With an average of over one million pounds of silica sand used in horizontal well completions, crystalline silica is a major component of hydraulic fracturing. Multiple proppant transfer points can generate high concentrations of airborne dust, from offloading trucks to being pumped down hole. Engineering controls can be used to mitigate exposure.
A study was conducted at multiple hydraulic fracturing sites to determine if RCS concentrations could be reduced below OSHA’s new PEL using engineering controls that do not have an onsite footprint, namely chemically pre-treated sand. During the study, 10 mm nylon Dorr-Oliver (DO) cyclones were used to measure the amount of RCS produced with and without the chemical engineering control in place. The results showed significant reductions in RCS in both personal and area sampling.
Results presented in this paper will show that effective engineering controls, with no footprint on site, exist and can significantly reduce air-borne RCS concentrations. Overall helping mitigate occupational exposures below the revised PEL and often below the Action Level.
John Jackson is the Application Technology Manager for Unimin Energy in The Woodlands, Texas. He holds a Bachelor of Science degree in Chemistry from Sam Houston State University.
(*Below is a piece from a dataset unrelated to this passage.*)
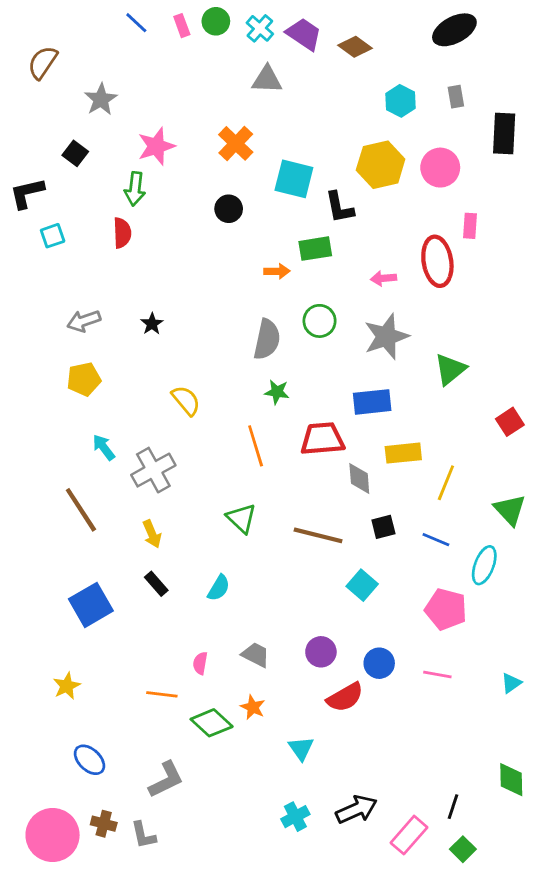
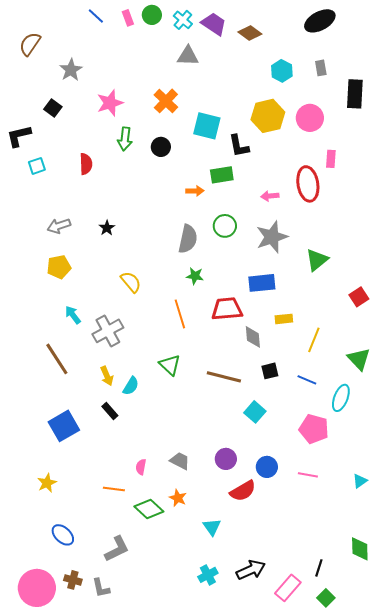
green arrow: (135, 189) -> (125, 139), moved
yellow rectangle: (403, 453) -> (284, 319), size x0.7
cyan semicircle: (219, 588) -> (131, 386), moved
John has spent the last 7 years in proppant research and development for the hydraulic fracturing industry. He is currently developing engineering methods to control respirable crystalline silica within the Oil & Gas and glass markets.
John serves as the Co-Chair of the American Petroleum Institute 19 C group, which oversees the practice for measurement of proppants used in hydraulic fracturing. He previously served 5 years on the Board of Directors for the Society of Petroleum Engineers Gulf Coast Section, where he won awards for section services and committee of the year.